Les amputations totales ou subtotales de l’oreille ont des étiologies diverses : traumas, brûlures ou encore iatrogènes. Bien que les causes en soient variées, elles ont des spécificités communes qui les distinguent des microties congénitales et qui induisent des différences dans les stratégies et les techniques de reconstruction.

Les microties sont souvent prises en charge vers l’âge de 10 ans, alors que la majorité des traumatismes intéresse des sujets adultes. Les facteurs de risque vasculaire comme l’intoxication tabagique y sont donc plus fréquents ainsi que l’ossification du cartilage costal. En revanche, le réseau vasculaire local (artère temporale superficielle, auriculaire postérieure, occipitale), s’il n’est pas intéressé par le traumatisme, est d’anatomie normale, contrairement aux microties où il est souvent ectopique ou atrophique.

Les traumatismes intéressent en premier lieu les zones les plus exposées. Ainsi, les pertes de substances s’étendent de façon centripète vers le conduit auditif externe, touchant d’abord l’hélix et le lobule, ensuite l’anthélix, puis la conque. Le tragus et le conduit auditif externe ne sont que plus rarement atteints. La peau mastoïdienne et le réseau artériel sont souvent conservés. Cela est vrai pour les traumas (section par bris de verre, morsure, AVP…) mais aussi pour les brûlures pour lesquelles on assiste à une nécrose du cartilage auriculaire due à la chaleur qui excède les zones concernées par les brûlures cutanées, avec une conservation des axes vasculaires sous-jacents.

Traitement

Au stade de l’urgence : en dehors de cas rares où l’on peut envisager de repositionner en greffon composé la partie amputée, ce qui suppose une section franche et une perte de substance inférieure à 15 mm, il est illusoire d’envisager une utilisation de la partie amputée.
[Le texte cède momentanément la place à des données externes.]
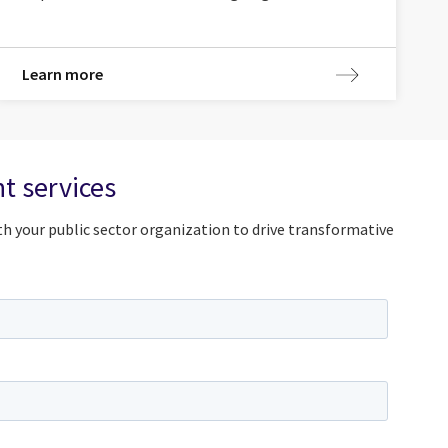
Learn more
t services
h your public sector organization to drive transformative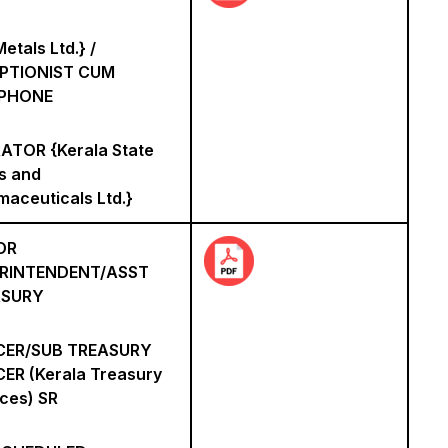
etals Ltd.} /
PTIONIST CUM
EPHONE
ATOR {Kerala State
s and
maceuticals Ltd.}
OR
RINTENDENT/ASST
ASURY
CER/SUB TREASURY
CER (Kerala Treasury
ices) SR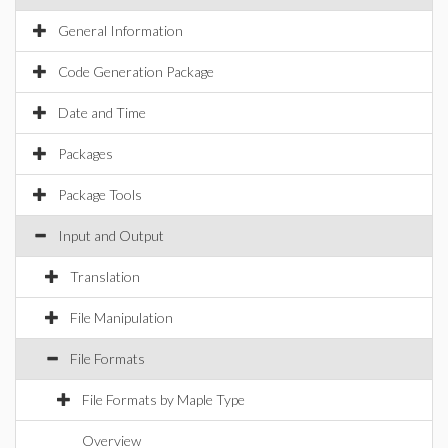
General Information
Code Generation Package
Date and Time
Packages
Package Tools
Input and Output
Translation
File Manipulation
File Formats
File Formats by Maple Type
Overview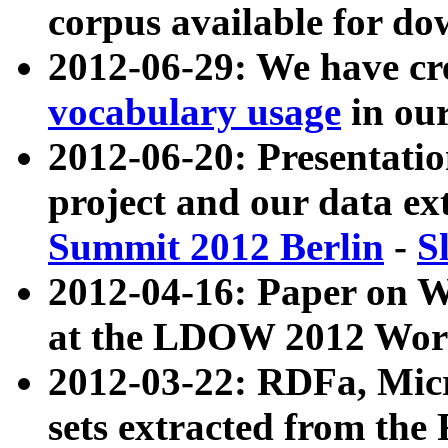
corpus available for do
2012-06-29: We have cr
vocabulary usage
in ou
2012-06-20: Presentat
project and our data ex
Summit 2012 Berlin
-
S
2012-04-16: Paper on 
at the LDOW 2012 Wor
2012-03-22: RDFa, Mic
sets extracted from t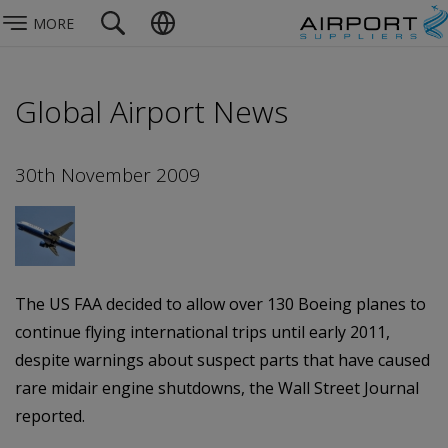
MORE
Global Airport News
30th November 2009
The US FAA decided to allow over 130 Boeing planes to
continue flying international trips until early 2011,
despite warnings about suspect parts that have caused
rare midair engine shutdowns, the Wall Street Journal
reported.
Les vaisseaux de très faible diamètre, de faible longueur et traumatisés sont peu propices à une réimplantation microchirurgicale dont le succès est exceptionnel. La dissection et l’utilisation des vaisseaux receveurs comme l’artère temporale superficielle compromettent, comme nous le verrons, les possibilités de reconstruction secondaire.

Par ailleurs, il faut comprendre que le cartilage auriculaire n’est pas apte à réaliser une reconstruction étendue, et ne pourra être réutilisé de façon secondaire. Il est en effet trop mince, trop souple pour pouvoir supporter un lambeau de[...]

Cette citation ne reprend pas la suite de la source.